Uma das vantagens deste concerto foi de, ao contrário do último realizado aqui no Porto, estar no seu lugar. Um espaço fechado, delimitado, onde o som e a repercussão instrumental, a principal força da banda, estivesse no seu expoente máximo. Embora houvesse momentos em que o violino ou o baixo iam longe demais, sentiu-se, ao contrário do sucedido em Lisboa, que o som ia até onde lhe era permitido. O público não se queixou e apreciou, contemplando a banda com uma salva de palmas no final, na gradual saída dos membros do grupo na última faixa.
Não se ouviram vozes. Ouviu-se a música que os instrumentos pronunciaram, por arte e engenho dos seus intérpretes. A chegada e a ida foram percebidas pela presença e pela ausência, esclarecida pelo gesto de despedida que, um a um, os artistas foram fazendo no final do concerto.
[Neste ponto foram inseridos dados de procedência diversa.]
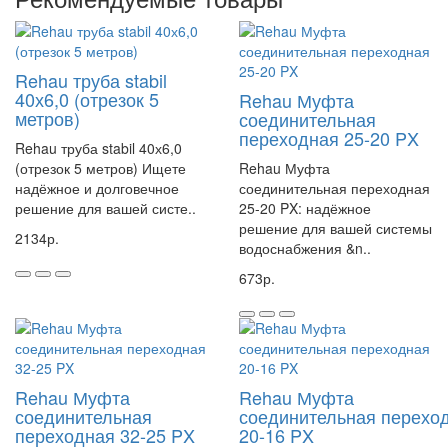
водоснабжения или отопления. Она обеспечит герметичное и
прочное соединение, которое прослужит вам долгие годы.
Муфта соединительная переходная 50-32 MX, REHAU
Rehau труба stabil
Артикул 11378631001, 13660391001
, 11093041001
40х6,0 (отрезок 5
Rehau Муфта
метров)
соединительная
переходная 25-20 PX
Rehau труба stabil 40х6,0
(отрезок 5 метров) Ищете
Rehau Муфта
надёжное и долговечное
соединительная переходная
решение для вашей систе..
25-20 PX: надёжное
решение для вашей системы
2134р.
водоснабжения &n..
673р.
Rehau Муфта
Rehau Муфта
соединительная
соединительная перехо
переходная 32-25 PX
20-16 PX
Foi uma sensação de dever cumprido, de mais um dia de trabalho completo, seguindo para Espanha, mais precisamente para Compostela. Para os que cá ficam, uma prova viva, na primeira pessoa, do impacto sonoro e instrumental que os Godspeed You! Black Emperor conseguem colocar cá fora, sem a necessidade de usar as cordas vocais para cumprir o seu propósito. O extravaso foi sentido e aclamado. Apesar de se sentir a sensação de ser mais compromisso do que espontaneidade, não deixa de ser arte. É um dom.